_SOURCE MATERIAL_:
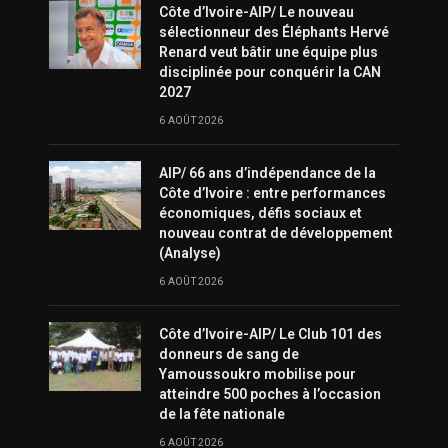
Côte d’Ivoire-AIP/ Le nouveau
sélectionneur des Éléphants Hervé
Renard veut bâtir une équipe plus
disciplinée pour conquérir la CAN
2027
6 AOÛT 2026
AIP/ 66 ans d’indépendance de la
Côte d’Ivoire : entre performances
économiques, défis sociaux et
nouveau contrat de développement
(Analyse)
6 AOÛT 2026
Côte d’Ivoire-AIP/ Le Club 101 des
donneurs de sang de
Yamoussoukro mobilise pour
atteindre 500 poches à l’occasion
de la fête nationale
6 AOÛT 2026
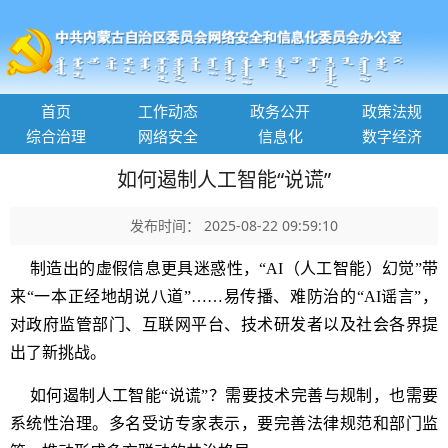
首页
工作动态
政务公开
政策法规
综合治理
网络安全
信息化
数字经济
如何遏制人工智能“说谎”
发布时间： 2025-08-22 09:59:10
制造出的虚假信息更具迷惑性，“AI（人工智能）幻觉”带
来“一本正经地胡说八道”……易传播、难防治的“AI谣言”，
对政府监管部门、互联网平台、技术研发者以及社会各界提
出了新挑战。
如何遏制人工智能“说谎”？需要技术完善与规制，也需要
系统性治理。多名受访专家表示，要完善法律规范和部门监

_TASK INSTRUCTIONS_: What is needed is a verbatim transcription of the records, minus the pictures.

_ANSWER SECTION_:
Côte d’Ivoire-AIP/ Le nouveau
sélectionneur des Éléphants Hervé
Renard veut bâtir une équipe plus
disciplinée pour conquérir la CAN
2027
6 AOÛT 2026
AIP/ 66 ans d’indépendance de la
Côte d’Ivoire : entre performances
économiques, défis sociaux et
nouveau contrat de développement
(Analyse)
6 AOÛT 2026
Côte d’Ivoire-AIP/ Le Club 101 des
donneurs de sang de
Yamoussoukro mobilise pour
atteindre 500 poches à l’occasion
de la fête nationale
6 AOÛT 2026
首页
工作动态
政务公开
政策法规
综合治理
网络安全
信息化
数字经济
如何遏制人工智能“说谎”
发布时间： 2025-08-22 09:59:10
制造出的虚假信息更具迷惑性，“AI（人工智能）幻觉”带
来“一本正经地胡说八道”……易传播、难防治的“AI谣言”，
对政府监管部门、互联网平台、技术研发者以及社会各界提
出了新挑战。
如何遏制人工智能“说谎”？需要技术完善与规制，也需要
系统性治理。多名受访专家表示，要完善法律规范和部门监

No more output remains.